Jika merujuk kepada awal penciptaan manusia, kehidupan kita ini bersifat sakral, suci, karena diciptakan Dzat Yang Maha Suci. Bukan hanya awal penciptaannya saja, ketika lahir dari rahim ibu pun manusia itu suci, laksana kertas putih yang belum ternodai dengan tinta atau kotoran apapun.

Dzat Yang Mahasuci memberikan tugas kepada manusia sebagai khalifah di muka bumi. Tugas ini pun merupakan hal sakral yang bertujuan untuk memakmurkan bumi yang bernilai sebagai bagian dari pengabdian kepada-Nya. Imbas dari pelaksanaan tugas yang didasari pengabdian tulus kepada-Nya ini adalah menebarkan nilai-nilai kemanusiaan dalam kehidupan (humanisasi).

Kesucian ini bertambah kuat nilainya ketika sebelum terlahir ke muka bumi, di alam azali, seluruh ruh manusia telah mengakui dan meridai Allah sebagai Tuhan penguasa alam yang harus ditaati (Q. S. Al A’raf : 172). Karenanya sudah seharusnya jika seluruh aktivitas dan tindakan selama menjadi khalifah di muka bumi ini berdasarkan keyakinan atas titah Sang Pencipta, demi meraih cinta dan rida-Nya. Pondasi ini kemudian kita kenal dengan istilah lillahi ta’ala alias ikhlas.

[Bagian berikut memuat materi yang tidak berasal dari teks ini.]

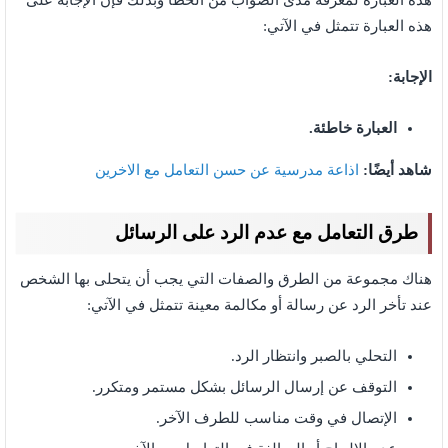
هذه العبارة لمعرفة مدى الصواب من الخطأ وبذلك فإن الإجابة على
هذه العبارة تتمثل في الآتي:
الإجابة:
العبارة خاطئة.
شاهد أيضًا:
اذاعة مدرسية عن حسن التعامل مع الاخرين
طرق التعامل مع عدم الرد على الرسائل
هناك مجموعة من الطرق والصفات التي يجب أن يتحلى بها الشخص
عند تأخر الرد عن رسالة أو مكالمة معينة تتمثل في الآتي:
التحلي بالصبر وانتظار الرد.
التوقف عن إرسال الرسائل بشكل مستمر ومتكرر.
الإتصال في وقت مناسب للطرف الآخر.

Keikhlasan berarti kemurnian hati dalam merasakan getaran kehadiran Allah, Sang Pencipta Yang Maha Ghaib dalam setiap desah nafas dan langkah-langkah kehidupan. Keikhlasan akan melahirkan sikap ihsan, yakni sikap merasakan berhadapan dan berada dalam pengawasan-Nya. Kedua sikap ini bermuara pada sikap kehati-hatian dalam menjalani kehidupan, kesiapan untuk hidup berdampingan, saling menghormati, saling mengasihi, dan saling menyayangi antar sesama manusia, bahkan antar sesama makhluk Allah.

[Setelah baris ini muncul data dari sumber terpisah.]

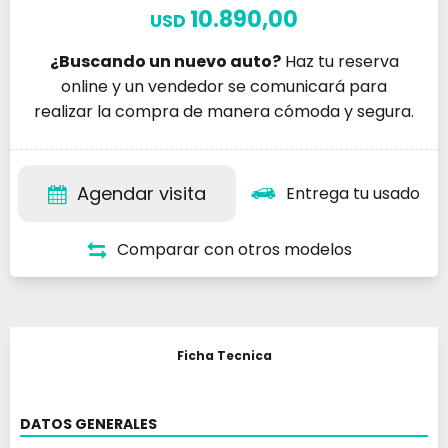
10.890,00
USD
¿Buscando un nuevo auto?
Haz tu reserva
online y un vendedor se comunicará para
realizar la compra de manera cómoda y segura.
Agendar visita
Entrega tu usado
Comparar con otros modelos
Ficha Tecnica
DATOS GENERALES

Sayangnya, sejak diangkat menjadi khalifah dan penghuni bumi, banyak manusia yang melepaskan diri dari nilai-nilai hidup yang sakral dan ideal tersebut. Kehidupan manusia lebih banyak menuruti bisikan nafsu daripada mengikuti bisikan hati nurani. Bisikan dan beragam lembaran hitam legam menutupi bisikan suci hati nurani.

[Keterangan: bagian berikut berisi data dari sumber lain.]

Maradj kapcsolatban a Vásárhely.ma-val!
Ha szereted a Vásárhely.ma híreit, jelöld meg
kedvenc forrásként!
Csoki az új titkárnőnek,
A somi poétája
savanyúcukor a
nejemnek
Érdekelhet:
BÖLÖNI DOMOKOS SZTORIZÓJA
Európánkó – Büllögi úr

Bisikan hitam legam yang bersumber dari hawa nafsu menutupi suara hati nurani akan adanya Pengawasan dari Yang Maha Ghaib. Hawa nafsu mendorong anggota badan untuk melakukan pembangkangan atas titah dan perintah Allah. Lambat laun jiwa pun menjadi bebal dan kebal, tidak lagi dapat merasakan adanya getaran kehadiran Allah Yang Maha Ghaib. Kesadaran akan adanya Allah yang diwujudkan dalam pengakuan beragama Islam hanya tertulis pada kartu identitas atau kehadiran simbol keagamaan ketika ada momen hari-hari besar keagamaan.

Keberagamaan yang hanya sebatas simbol ini berdampak kepada tidak berwibawanya agama yang kita anut, juga menjadikan orang lain tak begitu tertarik dengan agama kita. Perilaku kita sering berseberangan dengan pedoman yang telah ditentukan ajaran Islam.

Karen Amstrong, seorang ilmuwan asal Inggris pernah mengatakan, “salah satu alasan mengapa agama tampak tidak relevan pada masa sekarang ini adalah karena banyak diantara kita tidak lagi memiliki rasa bahwa kita diawasi Dzat Yang Maha Ghaib.”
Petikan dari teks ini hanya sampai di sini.